I'm currently a bit more than halfway through Fitzpatrick's War by Theodore Judson, a much-praised new SF novel just out in paperback.
It's written as a regretful memoir by Sir Robert Bruce, an officer who takes part in the military campaigns of Consul Issac Prophet Fitzpatrick, an Alexander the Great obsessed military and political genius, in a strange, semi-feudal future. The world has reverted to steam after Fitzpatrick's people, the Yukon Confederacy, used EMP weapons to end the Electronic Age. The Yukons have technological superiority in the form of steam-powered fighter and bomber aircraft and the only working satellite network, their Chinese and Turkish Empire enemies have them vastly outnumbered. With war about to break out, it seems certain there will be a huge slaughter, possibly on both sides.
But the novel is also presented as a real historical document. It has an introduction and footnotes provided by a self-righteous and cranky editor, who gives us many of the insights into the Yukon culture. (Despite their name, they aren't from the modern Yukon.

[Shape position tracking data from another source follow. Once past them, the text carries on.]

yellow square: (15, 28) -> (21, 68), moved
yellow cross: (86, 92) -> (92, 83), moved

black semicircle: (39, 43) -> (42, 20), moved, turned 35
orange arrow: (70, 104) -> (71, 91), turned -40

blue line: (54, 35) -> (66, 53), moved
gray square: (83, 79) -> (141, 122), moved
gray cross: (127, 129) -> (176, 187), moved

They are essentially the descendents of white, mainly Protestant North American farmers, and there is more than a little in their history that suggests they are descended from a militia movement.) The editor provides us with much of the exposition about the history of the period, which seems outlandish, and is definitely self serving. He is a defiantly unreliable second narrator for the book.

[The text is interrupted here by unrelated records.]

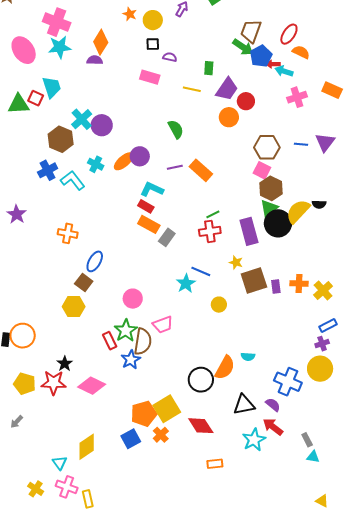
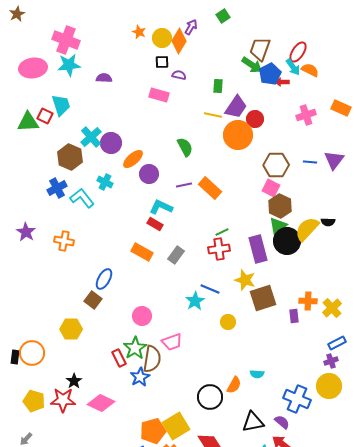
orange diamond: (101, 42) -> (179, 41), moved
pink ellipse: (24, 50) -> (33, 68), turned -64
cyan arrow: (284, 71) -> (293, 67), moved, turned -144
yellow line: (192, 89) -> (213, 115), moved
orange circle: (229, 117) -> (238, 135), size x1.5
orange ellipse: (124, 161) -> (133, 159), moved
orange rectangle: (149, 224) -> (142, 252), moved
orange cross: (68, 233) -> (64, 241), moved
yellow star: (236, 262) -> (245, 280), size x1.5
purple rectangle: (276, 286) -> (294, 316), moved
yellow hexagon: (74, 307) -> (71, 329), moved
orange semicircle: (225, 368) -> (234, 385), size x0.7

It also provides a pessimistic tone to the whole book: we know in advance that we can trust Robert Bruce more than the editor, and that Fitzpatrick is as much a monster as he is a conquering hero. But Judson lets us know that the future will gloss over those crimes, and see only the shining boy-emperor.
It's a brave narrative choice; essentially writing a future in which Hilter or Stalin has won and is remembered for centuries as a great and wonderful man.
I'm looking forward to see what happens next; we know that Fitzpatrick is assasinated, but when and why is a mystery.